Copy, exactly as written, the lines that begin at the one containing "Turan Sevin" and end at the one containing "Список форумов". Skip any pictures in the data below.

Saved entries:
::::::::

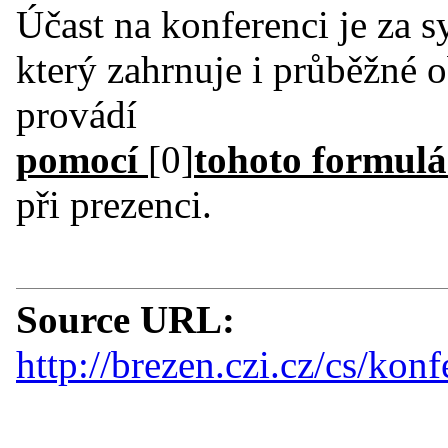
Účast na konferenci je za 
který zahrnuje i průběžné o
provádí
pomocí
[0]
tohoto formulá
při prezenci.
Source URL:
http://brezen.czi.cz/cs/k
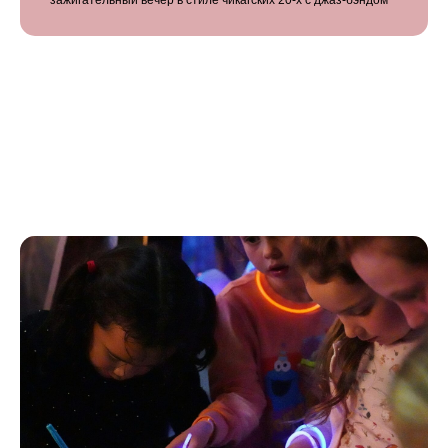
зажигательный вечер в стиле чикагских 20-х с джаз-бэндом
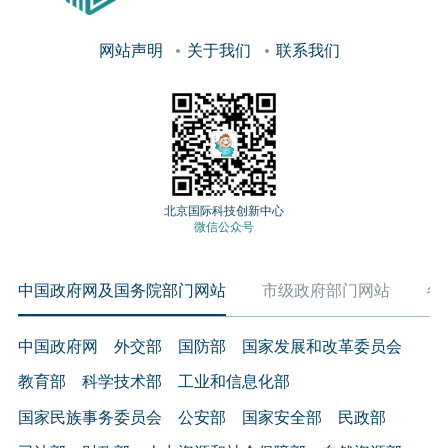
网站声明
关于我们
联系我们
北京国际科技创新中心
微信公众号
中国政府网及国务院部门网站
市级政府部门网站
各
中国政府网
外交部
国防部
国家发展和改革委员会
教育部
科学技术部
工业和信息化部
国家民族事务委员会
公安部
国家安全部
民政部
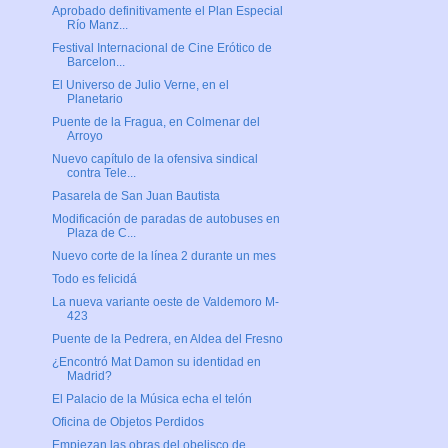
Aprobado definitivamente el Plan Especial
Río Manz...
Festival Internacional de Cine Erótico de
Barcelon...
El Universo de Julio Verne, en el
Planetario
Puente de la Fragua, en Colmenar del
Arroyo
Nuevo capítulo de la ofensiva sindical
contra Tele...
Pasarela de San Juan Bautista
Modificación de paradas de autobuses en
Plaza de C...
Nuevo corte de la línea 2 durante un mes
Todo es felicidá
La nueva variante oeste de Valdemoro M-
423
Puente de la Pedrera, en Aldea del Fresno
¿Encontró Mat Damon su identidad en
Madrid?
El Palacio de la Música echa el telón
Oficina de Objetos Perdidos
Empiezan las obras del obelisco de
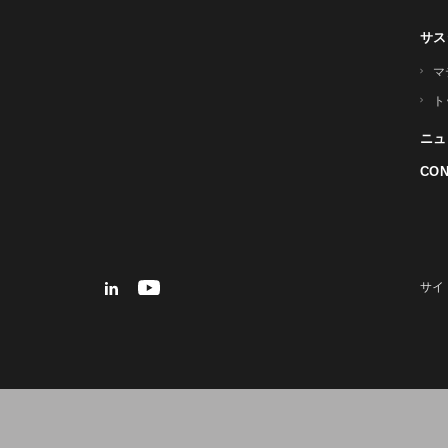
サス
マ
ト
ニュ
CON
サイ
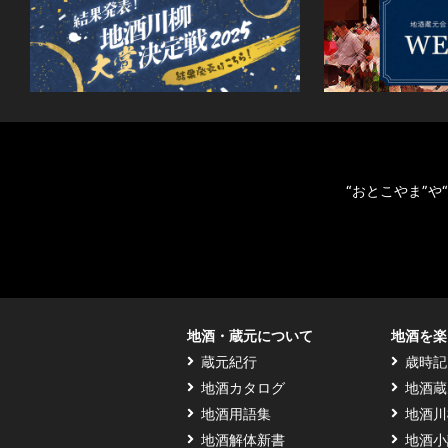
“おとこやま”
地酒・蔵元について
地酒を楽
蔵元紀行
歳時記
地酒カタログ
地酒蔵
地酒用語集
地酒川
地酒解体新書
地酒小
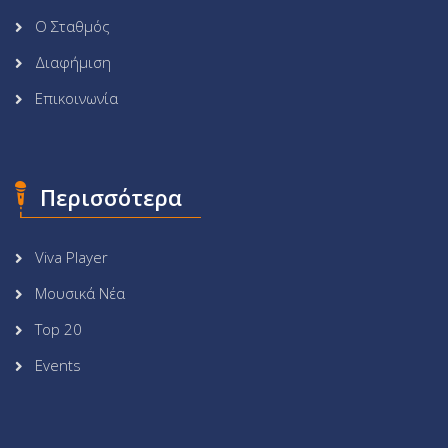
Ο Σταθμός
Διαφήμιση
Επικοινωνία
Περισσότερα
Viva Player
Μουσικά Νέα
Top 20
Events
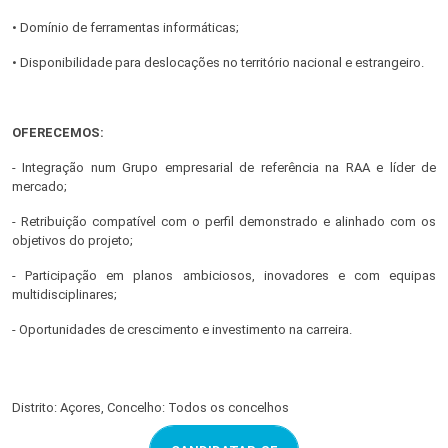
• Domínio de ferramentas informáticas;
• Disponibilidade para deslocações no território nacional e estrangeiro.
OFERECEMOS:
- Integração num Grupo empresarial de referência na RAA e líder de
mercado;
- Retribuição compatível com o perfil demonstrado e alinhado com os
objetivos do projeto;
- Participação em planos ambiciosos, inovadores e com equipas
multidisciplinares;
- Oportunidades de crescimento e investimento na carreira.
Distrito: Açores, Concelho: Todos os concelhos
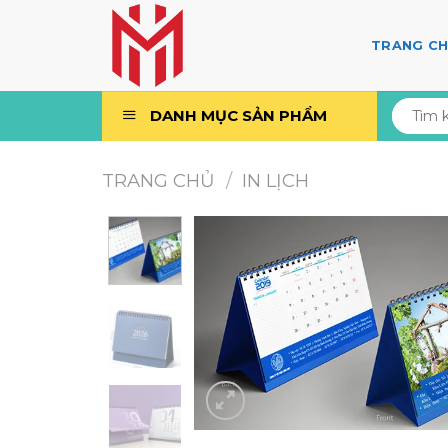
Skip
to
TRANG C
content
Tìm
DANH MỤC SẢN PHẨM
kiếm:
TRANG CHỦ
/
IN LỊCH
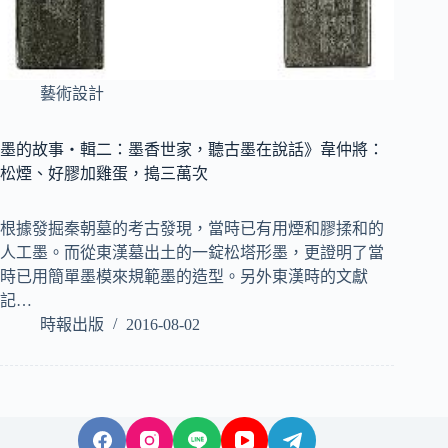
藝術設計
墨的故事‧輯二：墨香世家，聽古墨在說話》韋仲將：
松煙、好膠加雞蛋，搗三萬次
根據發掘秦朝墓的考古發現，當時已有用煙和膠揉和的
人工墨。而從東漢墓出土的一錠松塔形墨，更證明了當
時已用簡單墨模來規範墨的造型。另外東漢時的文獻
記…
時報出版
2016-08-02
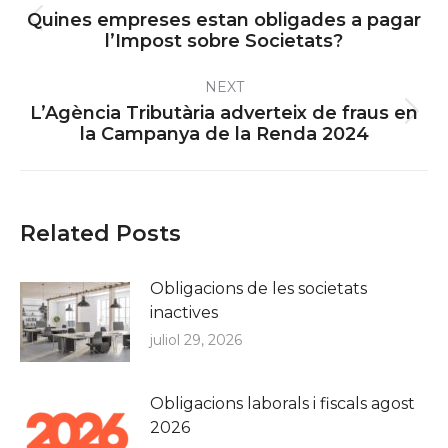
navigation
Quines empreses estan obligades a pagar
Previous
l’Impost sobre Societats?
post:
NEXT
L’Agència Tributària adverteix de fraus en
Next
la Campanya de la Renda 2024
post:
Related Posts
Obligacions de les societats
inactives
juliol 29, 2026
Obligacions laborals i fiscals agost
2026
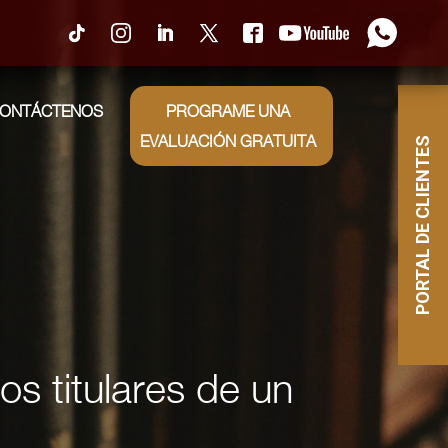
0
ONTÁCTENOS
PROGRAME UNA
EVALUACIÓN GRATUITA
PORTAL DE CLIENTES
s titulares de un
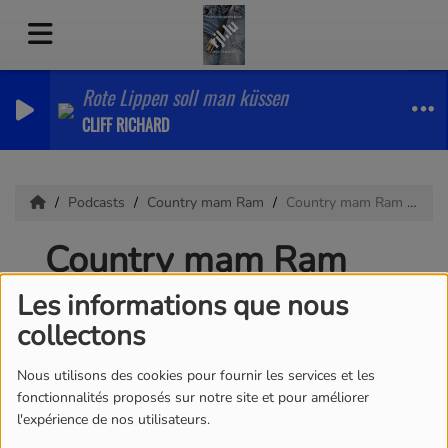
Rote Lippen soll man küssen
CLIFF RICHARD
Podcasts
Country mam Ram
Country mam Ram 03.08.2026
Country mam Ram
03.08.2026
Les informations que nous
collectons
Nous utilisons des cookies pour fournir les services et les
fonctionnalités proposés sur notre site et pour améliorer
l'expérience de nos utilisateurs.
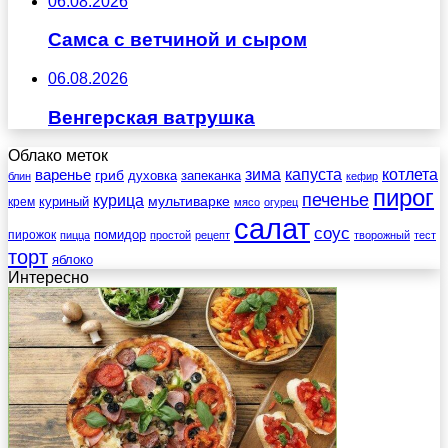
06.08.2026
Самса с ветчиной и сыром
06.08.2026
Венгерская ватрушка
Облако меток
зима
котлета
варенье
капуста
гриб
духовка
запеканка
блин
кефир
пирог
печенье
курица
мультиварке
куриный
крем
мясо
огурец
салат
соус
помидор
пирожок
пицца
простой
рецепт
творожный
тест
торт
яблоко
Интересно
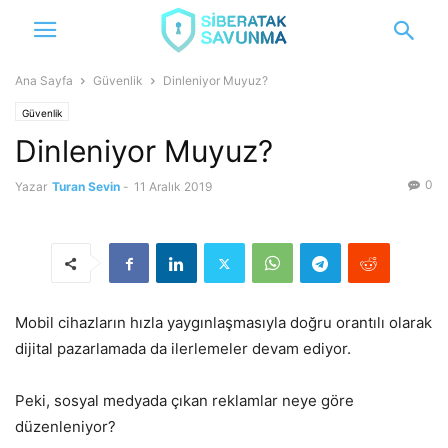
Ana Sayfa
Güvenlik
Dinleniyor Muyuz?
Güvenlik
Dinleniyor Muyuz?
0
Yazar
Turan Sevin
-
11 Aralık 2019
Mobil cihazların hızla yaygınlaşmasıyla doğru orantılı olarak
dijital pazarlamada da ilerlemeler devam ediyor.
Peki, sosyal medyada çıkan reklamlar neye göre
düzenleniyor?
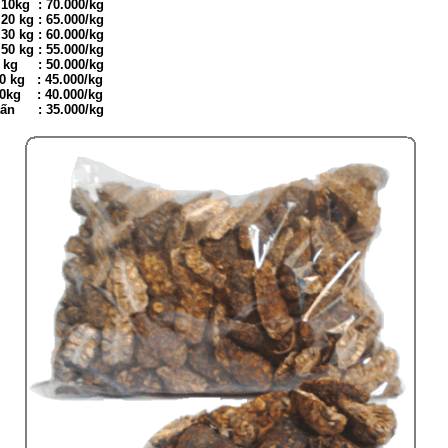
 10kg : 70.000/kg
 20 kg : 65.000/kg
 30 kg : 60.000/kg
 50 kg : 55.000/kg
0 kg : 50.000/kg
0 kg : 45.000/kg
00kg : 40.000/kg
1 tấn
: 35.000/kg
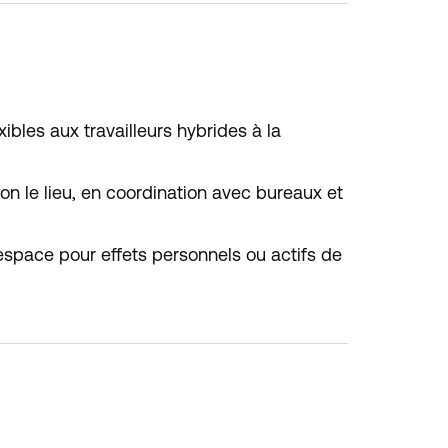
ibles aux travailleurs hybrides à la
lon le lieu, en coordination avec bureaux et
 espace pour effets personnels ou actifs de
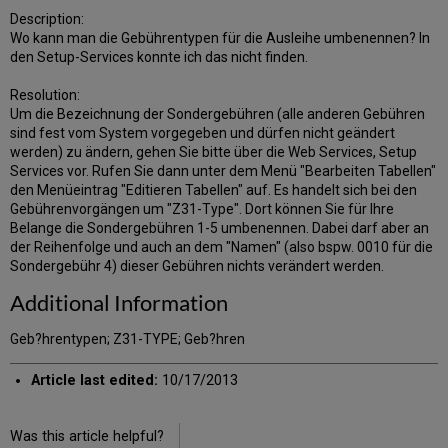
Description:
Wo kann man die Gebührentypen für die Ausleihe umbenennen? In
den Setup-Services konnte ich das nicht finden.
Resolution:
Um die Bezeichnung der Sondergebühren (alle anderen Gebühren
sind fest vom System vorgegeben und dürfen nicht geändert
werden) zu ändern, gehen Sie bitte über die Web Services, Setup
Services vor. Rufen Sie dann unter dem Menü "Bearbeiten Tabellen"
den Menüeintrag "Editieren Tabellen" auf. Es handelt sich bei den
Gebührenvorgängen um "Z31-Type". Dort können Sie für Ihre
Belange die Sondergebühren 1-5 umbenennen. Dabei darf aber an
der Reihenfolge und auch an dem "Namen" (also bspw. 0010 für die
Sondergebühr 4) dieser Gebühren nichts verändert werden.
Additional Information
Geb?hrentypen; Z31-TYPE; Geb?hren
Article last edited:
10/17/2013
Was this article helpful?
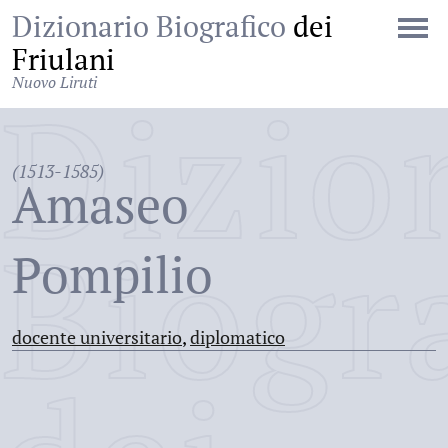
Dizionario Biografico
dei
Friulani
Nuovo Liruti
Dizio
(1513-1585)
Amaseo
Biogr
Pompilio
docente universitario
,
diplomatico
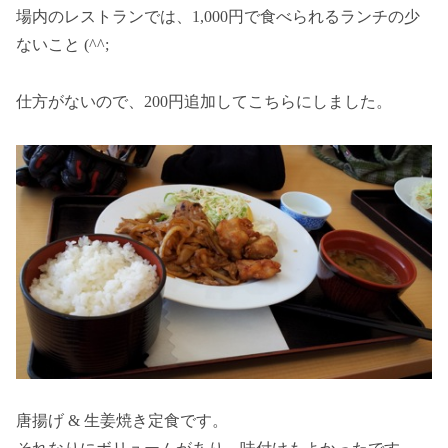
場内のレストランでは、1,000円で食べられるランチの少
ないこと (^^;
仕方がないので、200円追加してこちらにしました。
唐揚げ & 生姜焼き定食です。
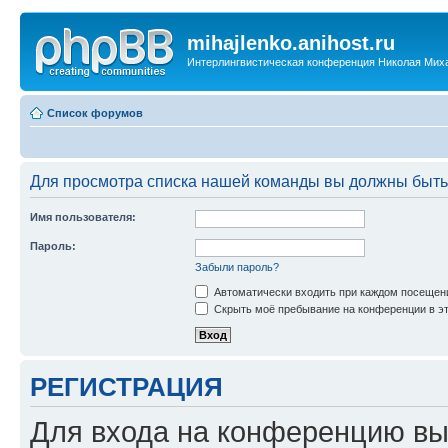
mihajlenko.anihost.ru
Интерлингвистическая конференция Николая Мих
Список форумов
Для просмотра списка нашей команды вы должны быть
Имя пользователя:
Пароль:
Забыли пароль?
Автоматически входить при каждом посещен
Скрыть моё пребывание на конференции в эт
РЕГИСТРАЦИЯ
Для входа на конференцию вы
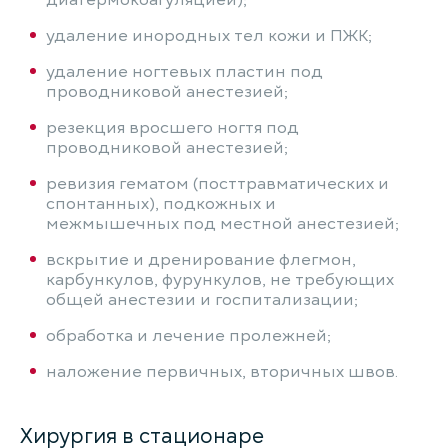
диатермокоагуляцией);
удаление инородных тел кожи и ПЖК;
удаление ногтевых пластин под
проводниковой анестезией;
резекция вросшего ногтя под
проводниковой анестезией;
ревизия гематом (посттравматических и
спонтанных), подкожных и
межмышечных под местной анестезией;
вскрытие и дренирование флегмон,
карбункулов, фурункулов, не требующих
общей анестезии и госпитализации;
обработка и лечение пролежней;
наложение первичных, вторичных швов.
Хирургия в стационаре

::::::::

Solution to the problem:
Turan Sevin
-
11 Aralık 2019
Mobil cihazların hızla yaygınlaşmasıyla doğru orantılı olarak
dijital pazarlamada da ilerlemeler devam ediyor.
Peki, sosyal medyada çıkan reklamlar neye göre
düzenleniyor?
 10kg : 70.000/kg
 20 kg : 65.000/kg
 30 kg : 60.000/kg
 50 kg : 55.000/kg
0 kg : 50.000/kg
0 kg : 45.000/kg
00kg : 40.000/kg
1 tấn
: 35.000/kg
ibles aux travailleurs hybrides à la
lon le lieu, en coordination avec bureaux et
 espace pour effets personnels ou actifs de
Description:
Wo kann man die Gebührentypen für die Ausleihe umbenennen? In
den Setup-Services konnte ich das nicht finden.
Resolution:
Um die Bezeichnung der Sondergebühren (alle anderen Gebühren
sind fest vom System vorgegeben und dürfen nicht geändert
werden) zu ändern, gehen Sie bitte über die Web Services, Setup
Services vor. Rufen Sie dann unter dem Menü "Bearbeiten Tabellen"
den Menüeintrag "Editieren Tabellen" auf. Es handelt sich bei den
Gebührenvorgängen um "Z31-Type". Dort können Sie für Ihre
Belange die Sondergebühren 1-5 umbenennen. Dabei darf aber an
der Reihenfolge und auch an dem "Namen" (also bspw. 0010 für die
Sondergebühr 4) dieser Gebühren nichts verändert werden.
Additional Information
Geb?hrentypen; Z31-TYPE; Geb?hren
Article last edited:
10/17/2013
Was this article helpful?
Dizionario Biografico
dei
Friulani
Nuovo Liruti
Dizio
(1513-1585)
Amaseo
Biogr
Pompilio
docente universitario
,
diplomatico
場内のレストランでは、1,000円で食べられるランチの少
ないこと (^^;
仕方がないので、200円追加してこちらにしました。
唐揚げ & 生姜焼き定食です。
mihajlenko.anihost.ru
Интерлингвистическая конференция Николая Мих
Список форумов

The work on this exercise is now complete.